Legislação aplicável

A legislação que prevê a dedutibilidade das despesas médicas a trata de forma geral.

Art. 8º A base de cálculo do imposto devido no ano-calendário será a diferença entre as somas:
II - das deduções relativas:
a) aos pagamentos efetuados, no ano-calendário, a médicos, dentistas, psicólogos, fisioterapeutas, fonoaudiólogos, terapeutas ocupacionais e hospitais, bem como as despesas com exames laboratoriais, serviços radiológicos, aparelhos ortopédicos e próteses ortopédicas e dentárias;

O Regulamento do imposto de renda possui regras específicas que tratam da dedutibilidade das despesas médicas incorridas com planos de saúde (art. 73, §1º, I, RIR/18).
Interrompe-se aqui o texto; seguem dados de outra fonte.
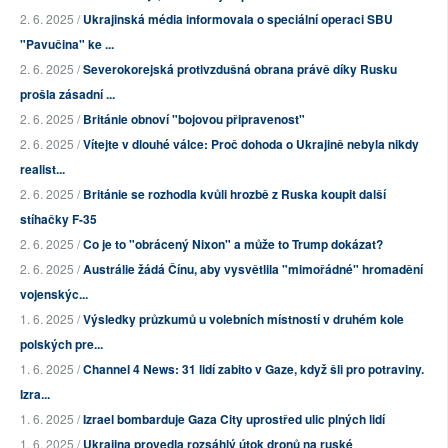
2. 6. 2025 /
Ukrajinská média informovala o speciální operaci SBU
"Pavučina" ke ...
2. 6. 2025 /
Severokorejská protivzdušná obrana právě díky Rusku
prošla zásadní ...
2. 6. 2025 /
Británie obnoví "bojovou připravenost"
2. 6. 2025 /
Vítejte v dlouhé válce: Proč dohoda o Ukrajině nebyla nikdy
realist...
2. 6. 2025 /
Británie se rozhodla kvůli hrozbě z Ruska koupit další
stíhačky F-35
2. 6. 2025 /
Co je to "obrácený Nixon" a může to Trump dokázat?
2. 6. 2025 /
Austrálie žádá Čínu, aby vysvětlila "mimořádné" hromadění
vojenskýc...
1. 6. 2025 /
Výsledky průzkumů u volebních místností v druhém kole
polských pre...
1. 6. 2025 /
Channel 4 News: 31 lidí zabito v Gaze, když šli pro potraviny.
Izra...
1. 6. 2025 /
Izrael bombarduje Gaza City uprostřed ulic plných lidí
1. 6. 2025 /
Ukrajina provedla rozsáhlý útok dronů na ruské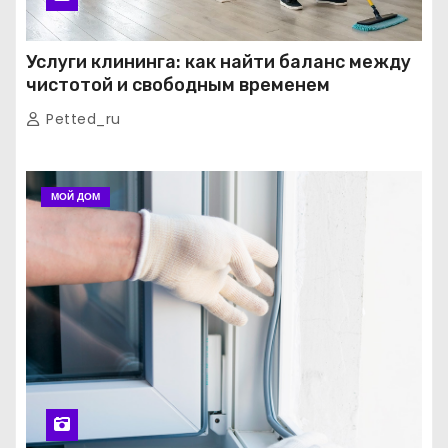
Услуги клининга: как найти баланс между
чистотой и свободным временем
Petted_ru
МОЙ ДОМ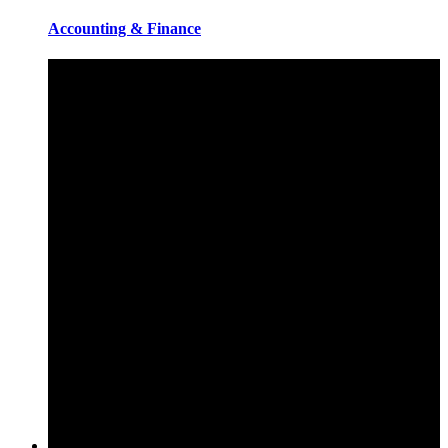
Accounting & Finance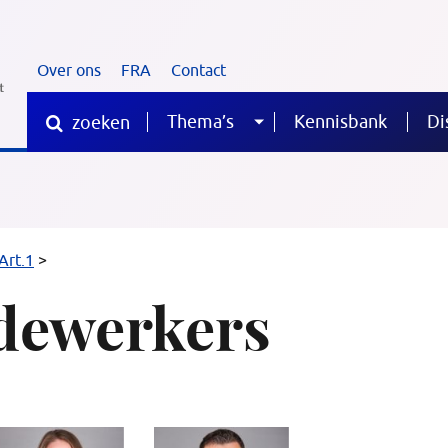
Over ons
FRA
Contact
Thema’s
Kennisbank
Di
zoeken
Sub
Waar
ben
je
menu
naar
op
Medewerkers
Art.1
zoek?
>
dewerkers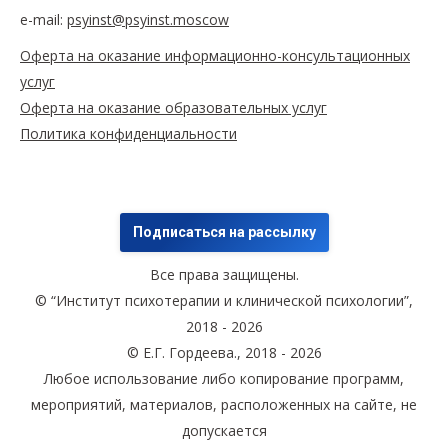
e-mail:
psyinst@psyinst.moscow
Оферта на оказание информационно-консультационных
услуг
Оферта на оказание образовательных услуг
Политика конфиденциальности
Подписаться на рассылку
Все права защищены.
© “Институт психотерапии и клинической психологии”,
2018 - 2026
© Е.Г. Гордеева., 2018 - 2026
Любое использование либо копирование программ,
мероприятий, материалов, расположенных на сайте, не
допускается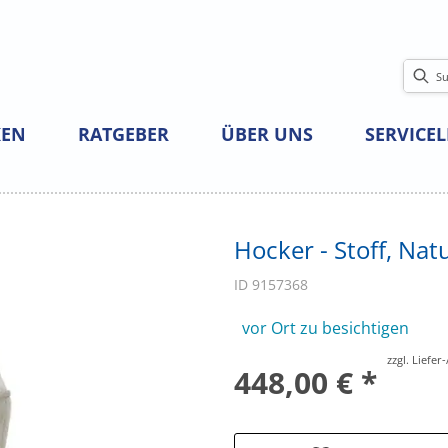
EN
RATGEBER
ÜBER UNS
SERVICE
Hocker - Stoff, Nat
ID 9157368
vor Ort zu besichtigen
zzgl. Liefe
448,00 € *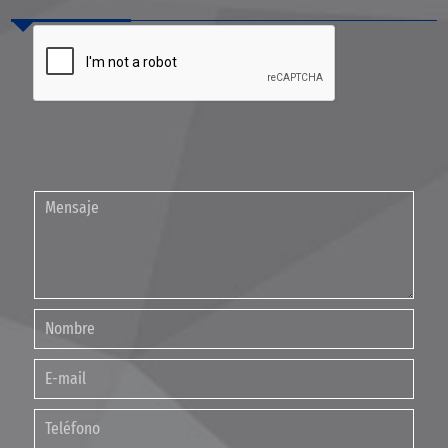
Contáctenos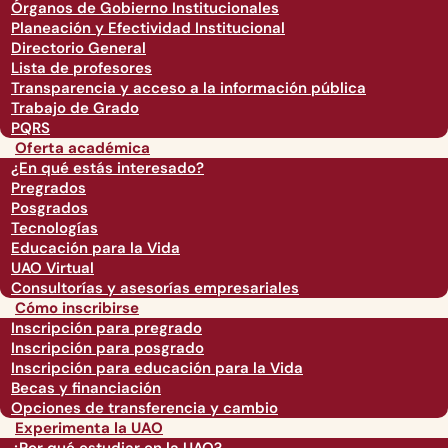
Órganos de Gobierno Institucionales
Planeación y Efectividad Institucional
Directorio General
Lista de profesores
Transparencia y acceso a la información pública
Trabajo de Grado
PQRS
Oferta académica
¿En qué estás interesado?
Pregrados
Posgrados
Tecnologías
Educación para la Vida
UAO Virtual
Consultorías y asesorías empresariales
Cómo inscribirse
Inscripción para pregrado
Inscripción para posgrado
Inscripción para educación para la Vida
Becas y financiación
Opciones de transferencia y cambio
Experimenta la UAO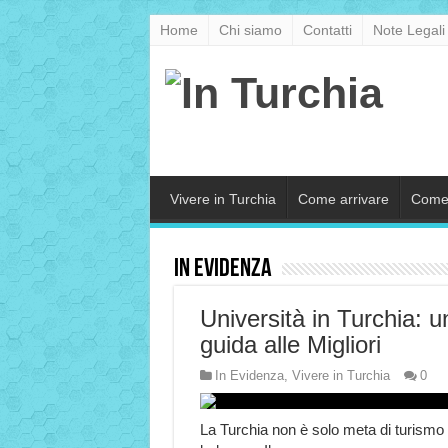
Home
Chi siamo
Contatti
Note Legali
Vivere in Turchia
Come arrivare
Come
In Evidenza
Università in Turchia: u
guida alle Migliori
In Evidenza
,
Vivere in Turchia
0
La Turchia non è solo meta di turismo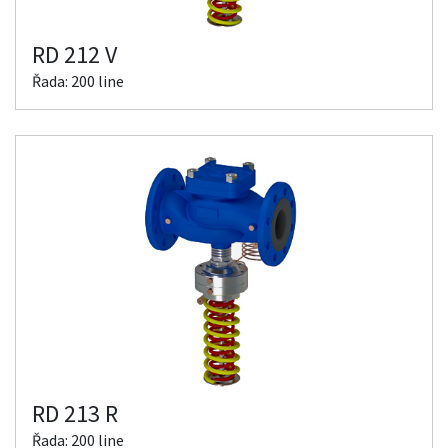
RD 212 V
Řada: 200 line
RD 213 R
Řada: 200 line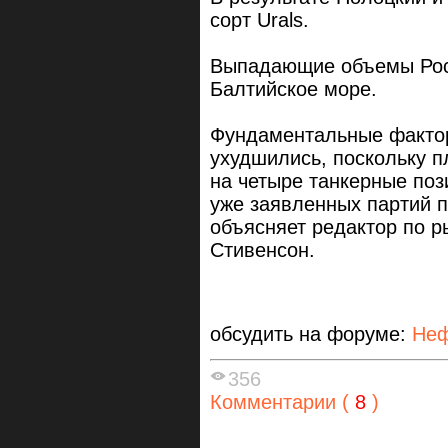
сорт Urals.
Выпадающие объемы Росн
Балтийское море.
Фундаментальные фактор
ухудшились, поскольку п
на четыре танкерные поз
уже заявленных партий п
объясняет редактор по ры
Стивенсон.
обсудить на форуме:
Неф
356
Комментарии (
8
)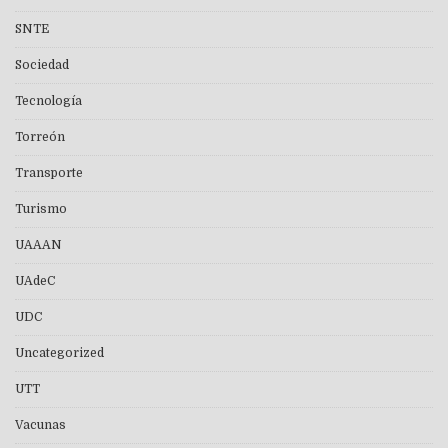
SNTE
Sociedad
Tecnología
Torreón
Transporte
Turismo
UAAAN
UAdeC
UDC
Uncategorized
UTT
Vacunas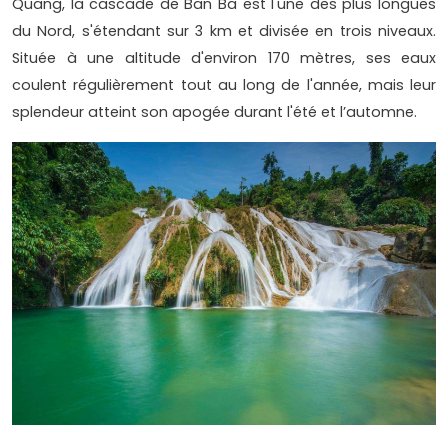
Quang, la cascade de Ban Ba est l'une des plus longues
du Nord, s'étendant sur 3 km et divisée en trois niveaux.
Située à une altitude d'environ 170 mètres, ses eaux
coulent régulièrement tout au long de l'année, mais leur
splendeur atteint son apogée durant l'été et l’automne.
Desde que o desembolso seja feito pelo contribuinte em seu benefício ou de seus dependentes (art. 73, §1º, II, RIR/18) e haja documentação comprobatória (art. 73, §1º, III, RIR/18).

Art. 73. Na determinação da base de cálculo do imposto sobre a renda devido na declaração de ajuste anual, poderão ser deduzidos os pagamentos efetuados, no ano-calendário, a médicos, dentistas, psicólogos, fisioterapeutas, fonoaudiólogos, terapeutas ocupacionais e hospitais, e as despesas com exames laboratoriais, serviços radiológicos, aparelhos ortopédicos e próteses ortopédicas e dentárias ( Lei nº 9.250, de 1995, art. 8º, caput, inciso II, alínea “a” ).
§ 1º Para fins do disposto neste artigo ( Lei nº 9.250, de 1995, art. 8º, § 2º ):
I - aplica-se, também, aos pagamentos efetuados a empresas domiciliadas no País destinados à cobertura de despesas com hospitalização, médicas e odontológicas, e a entidades que assegurem direito de atendimento ou ressarcimento de despesas da mesma natureza;
II - restringe-se aos pagamentos efetuados pelo contribuinte relativos ao próprio tratamento e ao de seus dependentes;
III - limita-se aos pagamentos especificados e comprovados, com indicação do nome, do endereço e do número de inscrição no CPF ou no CNPJ de quem os recebeu, e, na falta de documentação, ser feita indicação do cheque nominativo pelo qual foi efetuado o pagamento;
IV - não se aplica às despesas ressarcidas por entidade de qualquer espécie ou cobertas por contrato de seguro; e
V - na hipótese de despesas com aparelhos ortopédicos e próteses ortopédicas e dentárias, exige-se a comprovação com receituário médico e nota fiscal em nome do beneficiário.
§ 2º Na hipótese de pagamentos realizados no exterior, a conversão em moeda nacional será feita por meio da utilização do valor do dólar dos Estados Unidos da América, estabelecido para venda pelo Banco Central do Brasil para o último dia útil da primeira quinzena do mês anterior ao do pagamento.
§ 3º Consideram-se dedutíveis como despesas médicas os pagamentos relativos à instrução de pessoa com deficiência física ou mental, desde que a deficiência seja atestada em laudo médico e que o pagamento seja efetuado a entidades destinadas a pessoas com deficiência física ou mental.
§ 4º As despesas de internação em estabelecimento para tratamento geriátrico somente poderão ser deduzidas se o estabelecimento for qualificado como hospital, nos termos da legislação específica.
§ 5º As despesas médicas dos alimentandos, quando realizadas pelo alimentante em decorrência de cumprimento de decisão judicial ou de acordo homologado judicialmente, ou de escritura pública a que se refere o art. 733 da Lei nº 13.105, de 2015 - Código de Processo Civil , poderão ser deduzidas pelo alimentante na determinação da base de cálculo da declaração de ajuste anual ( Lei nº 9.250, de 1995, art. 8º, § 3º ).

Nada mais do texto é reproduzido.